What you have to do:
Search term "dropdown": work out how many lines of the data below contain it, and answer with that number alone.

Records provided:
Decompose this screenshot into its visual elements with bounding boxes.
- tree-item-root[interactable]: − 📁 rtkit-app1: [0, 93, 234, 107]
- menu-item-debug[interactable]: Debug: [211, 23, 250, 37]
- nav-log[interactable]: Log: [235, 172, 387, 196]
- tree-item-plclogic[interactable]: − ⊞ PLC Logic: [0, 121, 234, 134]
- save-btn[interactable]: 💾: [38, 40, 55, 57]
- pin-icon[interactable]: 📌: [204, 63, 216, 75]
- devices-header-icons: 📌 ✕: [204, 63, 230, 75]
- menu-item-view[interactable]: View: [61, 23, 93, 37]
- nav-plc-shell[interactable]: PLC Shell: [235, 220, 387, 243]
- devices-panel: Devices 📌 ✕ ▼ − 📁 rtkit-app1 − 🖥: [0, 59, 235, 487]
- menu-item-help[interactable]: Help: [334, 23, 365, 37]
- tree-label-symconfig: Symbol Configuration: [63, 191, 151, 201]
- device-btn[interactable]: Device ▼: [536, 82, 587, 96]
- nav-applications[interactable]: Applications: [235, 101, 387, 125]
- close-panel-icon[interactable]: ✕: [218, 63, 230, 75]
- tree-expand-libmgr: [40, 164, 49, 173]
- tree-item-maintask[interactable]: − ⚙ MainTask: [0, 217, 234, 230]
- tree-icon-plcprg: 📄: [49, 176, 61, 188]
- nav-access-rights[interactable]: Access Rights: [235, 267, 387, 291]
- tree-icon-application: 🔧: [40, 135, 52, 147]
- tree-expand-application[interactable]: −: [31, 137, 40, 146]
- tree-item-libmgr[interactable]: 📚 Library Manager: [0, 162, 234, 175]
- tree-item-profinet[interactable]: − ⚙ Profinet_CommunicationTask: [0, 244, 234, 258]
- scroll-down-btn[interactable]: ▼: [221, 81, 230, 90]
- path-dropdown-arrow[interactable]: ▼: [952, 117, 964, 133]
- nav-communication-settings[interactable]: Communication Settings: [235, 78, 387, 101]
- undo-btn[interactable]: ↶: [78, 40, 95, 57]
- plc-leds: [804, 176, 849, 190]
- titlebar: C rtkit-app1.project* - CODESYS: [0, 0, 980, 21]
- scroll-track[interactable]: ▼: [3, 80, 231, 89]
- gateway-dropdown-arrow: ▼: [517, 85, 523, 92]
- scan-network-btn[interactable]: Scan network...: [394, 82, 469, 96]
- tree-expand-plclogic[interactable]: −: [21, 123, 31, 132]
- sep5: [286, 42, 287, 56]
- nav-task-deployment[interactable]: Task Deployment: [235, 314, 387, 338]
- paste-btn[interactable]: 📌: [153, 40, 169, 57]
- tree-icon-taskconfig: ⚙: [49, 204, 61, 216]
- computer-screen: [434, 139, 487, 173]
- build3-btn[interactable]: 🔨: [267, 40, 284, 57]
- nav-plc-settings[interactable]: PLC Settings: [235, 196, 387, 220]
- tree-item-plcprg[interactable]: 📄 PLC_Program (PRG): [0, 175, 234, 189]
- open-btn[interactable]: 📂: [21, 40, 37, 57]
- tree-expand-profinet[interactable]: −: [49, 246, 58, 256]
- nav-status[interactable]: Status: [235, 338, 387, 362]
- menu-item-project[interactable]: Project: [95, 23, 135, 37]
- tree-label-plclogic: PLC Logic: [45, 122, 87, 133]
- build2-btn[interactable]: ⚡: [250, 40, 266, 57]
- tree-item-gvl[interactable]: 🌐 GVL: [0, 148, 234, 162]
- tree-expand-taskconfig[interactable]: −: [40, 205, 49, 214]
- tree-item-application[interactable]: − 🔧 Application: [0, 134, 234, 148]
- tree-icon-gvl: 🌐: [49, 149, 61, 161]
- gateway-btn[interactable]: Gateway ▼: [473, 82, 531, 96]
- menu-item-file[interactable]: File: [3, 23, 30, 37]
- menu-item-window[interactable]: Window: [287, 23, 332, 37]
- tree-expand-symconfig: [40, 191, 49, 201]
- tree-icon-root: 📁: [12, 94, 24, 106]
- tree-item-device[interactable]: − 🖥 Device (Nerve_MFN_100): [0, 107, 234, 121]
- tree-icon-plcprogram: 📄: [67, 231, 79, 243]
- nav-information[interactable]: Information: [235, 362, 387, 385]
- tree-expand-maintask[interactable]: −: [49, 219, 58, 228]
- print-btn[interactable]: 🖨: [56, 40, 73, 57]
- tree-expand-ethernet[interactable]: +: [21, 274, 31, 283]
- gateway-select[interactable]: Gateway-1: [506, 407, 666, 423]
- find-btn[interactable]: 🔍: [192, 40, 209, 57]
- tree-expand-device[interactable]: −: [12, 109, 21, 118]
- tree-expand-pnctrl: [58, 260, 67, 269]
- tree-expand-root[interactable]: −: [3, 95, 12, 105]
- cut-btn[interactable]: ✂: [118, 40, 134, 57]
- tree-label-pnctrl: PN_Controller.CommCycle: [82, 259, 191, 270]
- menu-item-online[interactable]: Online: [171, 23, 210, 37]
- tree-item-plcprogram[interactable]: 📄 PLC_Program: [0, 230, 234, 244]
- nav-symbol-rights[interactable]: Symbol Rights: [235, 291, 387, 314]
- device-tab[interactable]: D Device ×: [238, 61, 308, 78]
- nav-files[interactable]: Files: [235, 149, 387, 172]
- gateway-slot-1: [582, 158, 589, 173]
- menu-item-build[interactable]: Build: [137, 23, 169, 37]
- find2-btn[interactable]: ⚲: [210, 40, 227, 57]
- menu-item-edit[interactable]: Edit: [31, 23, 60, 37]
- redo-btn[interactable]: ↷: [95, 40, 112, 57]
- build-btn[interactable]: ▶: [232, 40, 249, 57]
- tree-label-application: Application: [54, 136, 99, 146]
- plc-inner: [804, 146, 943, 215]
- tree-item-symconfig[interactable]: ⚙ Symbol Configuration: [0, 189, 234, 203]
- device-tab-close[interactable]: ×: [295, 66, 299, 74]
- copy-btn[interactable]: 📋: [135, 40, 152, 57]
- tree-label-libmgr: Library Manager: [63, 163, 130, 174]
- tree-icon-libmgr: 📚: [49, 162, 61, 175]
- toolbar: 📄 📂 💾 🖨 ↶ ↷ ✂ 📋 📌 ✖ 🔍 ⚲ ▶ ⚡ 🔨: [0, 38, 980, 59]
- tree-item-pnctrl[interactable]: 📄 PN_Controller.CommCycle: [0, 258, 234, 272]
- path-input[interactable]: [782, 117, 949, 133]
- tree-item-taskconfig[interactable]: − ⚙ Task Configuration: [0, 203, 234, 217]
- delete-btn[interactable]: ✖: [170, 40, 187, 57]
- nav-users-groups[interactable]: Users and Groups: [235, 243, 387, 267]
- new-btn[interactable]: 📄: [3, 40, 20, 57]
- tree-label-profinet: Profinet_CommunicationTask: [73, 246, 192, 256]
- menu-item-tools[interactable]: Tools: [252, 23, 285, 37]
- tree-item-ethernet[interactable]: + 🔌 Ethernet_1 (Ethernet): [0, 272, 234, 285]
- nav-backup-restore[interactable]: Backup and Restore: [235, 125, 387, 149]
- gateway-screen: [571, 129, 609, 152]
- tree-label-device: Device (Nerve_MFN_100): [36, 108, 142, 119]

Written response:
2